* ASSIGNMENT
Below are records. Copy every line with "chevron" in it.

[[ EXTRACTED INFORMATION, beginning ]]

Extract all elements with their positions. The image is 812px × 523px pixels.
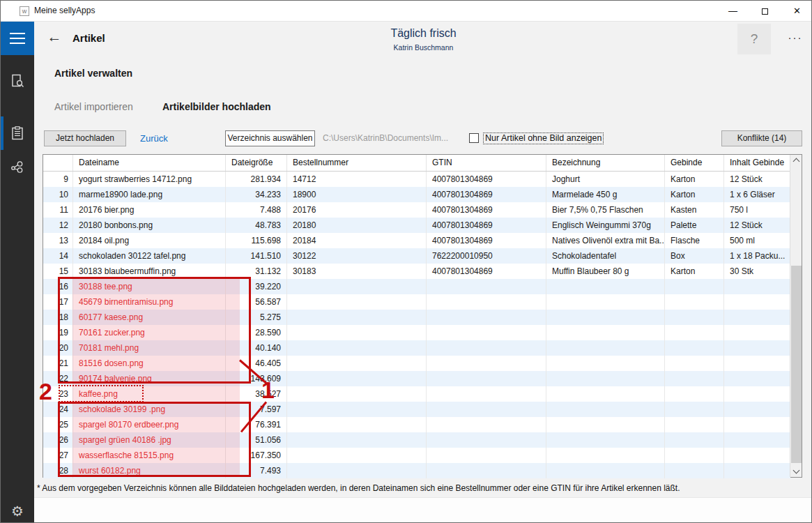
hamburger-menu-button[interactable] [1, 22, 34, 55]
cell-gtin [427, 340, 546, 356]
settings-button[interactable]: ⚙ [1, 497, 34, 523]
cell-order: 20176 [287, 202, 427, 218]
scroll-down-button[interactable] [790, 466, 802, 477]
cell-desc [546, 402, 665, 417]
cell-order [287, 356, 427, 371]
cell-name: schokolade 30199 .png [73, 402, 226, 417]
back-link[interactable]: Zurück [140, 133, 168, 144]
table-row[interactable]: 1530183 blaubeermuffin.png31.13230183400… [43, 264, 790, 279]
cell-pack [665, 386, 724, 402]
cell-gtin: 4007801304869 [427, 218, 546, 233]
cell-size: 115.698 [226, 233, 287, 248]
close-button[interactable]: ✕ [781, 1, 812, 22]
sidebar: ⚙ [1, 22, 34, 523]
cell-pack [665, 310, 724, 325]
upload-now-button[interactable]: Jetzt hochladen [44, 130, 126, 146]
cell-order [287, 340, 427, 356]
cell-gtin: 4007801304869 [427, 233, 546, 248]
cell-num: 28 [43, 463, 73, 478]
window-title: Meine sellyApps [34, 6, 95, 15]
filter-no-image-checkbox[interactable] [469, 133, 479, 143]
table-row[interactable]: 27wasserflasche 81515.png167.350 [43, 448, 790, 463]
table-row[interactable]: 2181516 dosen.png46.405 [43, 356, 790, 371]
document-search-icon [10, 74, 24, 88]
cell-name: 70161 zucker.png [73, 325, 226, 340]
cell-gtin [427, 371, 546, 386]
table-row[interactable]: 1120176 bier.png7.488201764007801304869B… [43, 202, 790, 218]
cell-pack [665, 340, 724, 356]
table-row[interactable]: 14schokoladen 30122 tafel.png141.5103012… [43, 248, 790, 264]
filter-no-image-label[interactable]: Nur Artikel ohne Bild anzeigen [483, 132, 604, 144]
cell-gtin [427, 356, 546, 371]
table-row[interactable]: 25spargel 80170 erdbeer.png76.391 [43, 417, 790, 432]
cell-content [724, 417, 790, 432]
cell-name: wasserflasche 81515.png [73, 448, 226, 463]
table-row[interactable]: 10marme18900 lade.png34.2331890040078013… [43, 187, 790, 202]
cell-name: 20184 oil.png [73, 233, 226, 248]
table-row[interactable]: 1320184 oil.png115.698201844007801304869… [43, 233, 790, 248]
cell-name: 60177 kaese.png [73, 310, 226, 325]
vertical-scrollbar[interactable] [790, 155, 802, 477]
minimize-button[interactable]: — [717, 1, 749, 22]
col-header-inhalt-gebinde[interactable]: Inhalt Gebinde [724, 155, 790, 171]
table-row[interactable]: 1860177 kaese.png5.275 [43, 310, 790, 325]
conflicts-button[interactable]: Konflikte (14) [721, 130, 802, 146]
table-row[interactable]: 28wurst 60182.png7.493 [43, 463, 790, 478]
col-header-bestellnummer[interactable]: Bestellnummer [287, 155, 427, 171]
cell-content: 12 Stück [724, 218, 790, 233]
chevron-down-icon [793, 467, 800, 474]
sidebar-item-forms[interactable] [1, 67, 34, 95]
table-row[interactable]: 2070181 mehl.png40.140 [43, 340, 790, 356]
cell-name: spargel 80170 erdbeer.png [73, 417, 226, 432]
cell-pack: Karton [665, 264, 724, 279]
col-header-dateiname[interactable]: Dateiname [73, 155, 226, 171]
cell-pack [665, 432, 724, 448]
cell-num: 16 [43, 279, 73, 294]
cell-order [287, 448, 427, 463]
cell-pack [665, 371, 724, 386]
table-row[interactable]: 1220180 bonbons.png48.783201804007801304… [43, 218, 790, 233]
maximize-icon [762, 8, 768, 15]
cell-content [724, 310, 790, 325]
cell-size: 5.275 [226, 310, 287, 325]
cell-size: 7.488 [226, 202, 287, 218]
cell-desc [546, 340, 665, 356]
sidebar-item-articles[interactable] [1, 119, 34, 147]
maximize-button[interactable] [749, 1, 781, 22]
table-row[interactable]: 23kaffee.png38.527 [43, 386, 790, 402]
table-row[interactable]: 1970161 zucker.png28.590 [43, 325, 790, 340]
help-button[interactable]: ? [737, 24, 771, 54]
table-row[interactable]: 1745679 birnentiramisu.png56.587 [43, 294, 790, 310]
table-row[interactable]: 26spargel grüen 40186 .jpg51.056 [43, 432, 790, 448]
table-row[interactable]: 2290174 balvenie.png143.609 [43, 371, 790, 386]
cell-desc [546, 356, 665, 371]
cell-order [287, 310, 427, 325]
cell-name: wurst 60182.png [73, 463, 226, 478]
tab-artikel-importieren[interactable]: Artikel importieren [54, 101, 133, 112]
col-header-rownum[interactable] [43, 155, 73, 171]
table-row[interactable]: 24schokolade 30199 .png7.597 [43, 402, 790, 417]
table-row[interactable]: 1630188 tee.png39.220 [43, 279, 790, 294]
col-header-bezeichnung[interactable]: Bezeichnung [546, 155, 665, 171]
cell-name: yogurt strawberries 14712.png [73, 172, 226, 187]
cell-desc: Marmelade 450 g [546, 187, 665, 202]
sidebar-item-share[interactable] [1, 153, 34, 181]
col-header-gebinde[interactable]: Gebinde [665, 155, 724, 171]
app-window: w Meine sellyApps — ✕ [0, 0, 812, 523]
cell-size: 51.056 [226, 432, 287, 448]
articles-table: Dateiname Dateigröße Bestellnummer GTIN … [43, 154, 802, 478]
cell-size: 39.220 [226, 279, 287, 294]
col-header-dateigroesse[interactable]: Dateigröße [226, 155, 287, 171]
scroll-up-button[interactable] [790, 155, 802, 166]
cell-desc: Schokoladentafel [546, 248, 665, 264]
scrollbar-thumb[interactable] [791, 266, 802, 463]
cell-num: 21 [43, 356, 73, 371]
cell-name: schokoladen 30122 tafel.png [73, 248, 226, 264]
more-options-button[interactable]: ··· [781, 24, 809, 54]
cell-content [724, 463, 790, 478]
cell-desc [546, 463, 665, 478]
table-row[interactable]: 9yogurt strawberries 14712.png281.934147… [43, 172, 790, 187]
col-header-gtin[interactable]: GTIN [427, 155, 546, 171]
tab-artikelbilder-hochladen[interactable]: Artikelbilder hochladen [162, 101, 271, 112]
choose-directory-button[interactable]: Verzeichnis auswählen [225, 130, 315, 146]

[[ EXTRACTED INFORMATION, end ]]
[[ EXTRACTED INFORMATION, beginning ]]

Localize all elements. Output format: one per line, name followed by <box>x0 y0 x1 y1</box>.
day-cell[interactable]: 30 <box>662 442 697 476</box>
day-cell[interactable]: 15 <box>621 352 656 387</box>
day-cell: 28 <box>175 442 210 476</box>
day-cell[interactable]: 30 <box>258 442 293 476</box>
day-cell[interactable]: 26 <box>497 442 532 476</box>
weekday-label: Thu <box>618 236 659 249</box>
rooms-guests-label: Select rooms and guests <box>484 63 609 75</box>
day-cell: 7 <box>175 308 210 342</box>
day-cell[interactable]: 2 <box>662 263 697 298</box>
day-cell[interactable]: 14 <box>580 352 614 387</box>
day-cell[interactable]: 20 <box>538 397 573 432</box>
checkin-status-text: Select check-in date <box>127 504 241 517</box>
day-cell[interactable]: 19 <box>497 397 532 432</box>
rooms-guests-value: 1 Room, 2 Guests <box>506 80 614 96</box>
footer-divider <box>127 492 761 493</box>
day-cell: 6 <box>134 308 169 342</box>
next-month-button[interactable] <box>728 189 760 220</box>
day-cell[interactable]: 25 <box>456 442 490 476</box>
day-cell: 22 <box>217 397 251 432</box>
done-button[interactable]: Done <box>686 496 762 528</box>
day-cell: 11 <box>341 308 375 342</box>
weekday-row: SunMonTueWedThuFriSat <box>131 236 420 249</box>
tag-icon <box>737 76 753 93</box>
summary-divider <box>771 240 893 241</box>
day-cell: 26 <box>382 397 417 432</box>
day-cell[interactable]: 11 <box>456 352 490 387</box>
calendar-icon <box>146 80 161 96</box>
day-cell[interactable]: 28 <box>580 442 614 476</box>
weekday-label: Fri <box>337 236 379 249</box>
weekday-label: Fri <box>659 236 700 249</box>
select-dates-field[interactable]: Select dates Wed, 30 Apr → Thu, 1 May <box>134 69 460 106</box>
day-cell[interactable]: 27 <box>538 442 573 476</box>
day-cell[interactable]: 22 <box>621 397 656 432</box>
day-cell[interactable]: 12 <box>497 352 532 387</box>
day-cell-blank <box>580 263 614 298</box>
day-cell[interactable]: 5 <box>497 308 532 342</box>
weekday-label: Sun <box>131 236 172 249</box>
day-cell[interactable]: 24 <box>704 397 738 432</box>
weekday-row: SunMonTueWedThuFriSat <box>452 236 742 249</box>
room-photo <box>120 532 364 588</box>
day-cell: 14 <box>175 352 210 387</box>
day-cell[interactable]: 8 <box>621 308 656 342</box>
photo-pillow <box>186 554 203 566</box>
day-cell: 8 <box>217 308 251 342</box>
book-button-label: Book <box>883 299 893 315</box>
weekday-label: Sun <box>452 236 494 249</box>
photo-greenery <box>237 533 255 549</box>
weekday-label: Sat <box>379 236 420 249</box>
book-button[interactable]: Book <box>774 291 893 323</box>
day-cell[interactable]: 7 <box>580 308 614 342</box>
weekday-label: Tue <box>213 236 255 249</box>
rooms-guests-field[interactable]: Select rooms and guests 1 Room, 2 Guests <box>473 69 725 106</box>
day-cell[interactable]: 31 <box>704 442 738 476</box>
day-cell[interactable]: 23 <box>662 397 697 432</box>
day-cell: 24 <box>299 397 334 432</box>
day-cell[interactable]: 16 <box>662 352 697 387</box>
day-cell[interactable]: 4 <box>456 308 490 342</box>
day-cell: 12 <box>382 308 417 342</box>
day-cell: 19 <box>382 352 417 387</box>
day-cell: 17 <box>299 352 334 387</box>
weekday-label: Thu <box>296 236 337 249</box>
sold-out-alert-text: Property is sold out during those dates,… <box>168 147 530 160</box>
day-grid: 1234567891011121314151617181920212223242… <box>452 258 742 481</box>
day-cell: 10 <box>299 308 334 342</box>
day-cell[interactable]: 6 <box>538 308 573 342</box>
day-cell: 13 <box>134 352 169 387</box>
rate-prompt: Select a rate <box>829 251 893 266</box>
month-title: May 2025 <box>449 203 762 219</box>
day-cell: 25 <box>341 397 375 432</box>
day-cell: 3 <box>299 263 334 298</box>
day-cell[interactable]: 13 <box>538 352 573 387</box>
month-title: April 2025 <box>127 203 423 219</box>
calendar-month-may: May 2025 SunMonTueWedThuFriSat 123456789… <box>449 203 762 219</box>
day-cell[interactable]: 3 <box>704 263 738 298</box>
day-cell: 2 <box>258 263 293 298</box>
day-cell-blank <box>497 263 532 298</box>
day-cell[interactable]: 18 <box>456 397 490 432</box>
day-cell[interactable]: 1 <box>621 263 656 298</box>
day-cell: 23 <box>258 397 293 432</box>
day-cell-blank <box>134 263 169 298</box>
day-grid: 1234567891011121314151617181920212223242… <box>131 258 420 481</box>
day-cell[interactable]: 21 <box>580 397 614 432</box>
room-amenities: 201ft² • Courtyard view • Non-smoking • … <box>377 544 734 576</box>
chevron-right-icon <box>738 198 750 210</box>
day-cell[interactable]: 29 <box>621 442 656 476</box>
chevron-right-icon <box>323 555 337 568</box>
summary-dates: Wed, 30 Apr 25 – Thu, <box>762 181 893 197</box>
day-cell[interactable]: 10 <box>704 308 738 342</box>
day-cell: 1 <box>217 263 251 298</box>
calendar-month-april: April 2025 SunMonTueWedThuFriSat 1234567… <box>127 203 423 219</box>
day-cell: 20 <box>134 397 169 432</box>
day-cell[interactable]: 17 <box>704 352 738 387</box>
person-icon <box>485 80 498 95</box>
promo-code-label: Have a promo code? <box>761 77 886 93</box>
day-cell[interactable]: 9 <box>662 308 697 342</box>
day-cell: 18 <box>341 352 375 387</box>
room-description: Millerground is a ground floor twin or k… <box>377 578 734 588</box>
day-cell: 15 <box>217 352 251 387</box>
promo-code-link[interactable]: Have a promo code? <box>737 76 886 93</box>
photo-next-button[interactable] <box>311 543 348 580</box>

[[ EXTRACTED INFORMATION, end ]]

* TASK RESPONSE
chevron-down-icon [793, 467, 800, 474]
chevron-right-icon <box>738 198 750 210</box>
chevron-right-icon <box>323 555 337 568</box>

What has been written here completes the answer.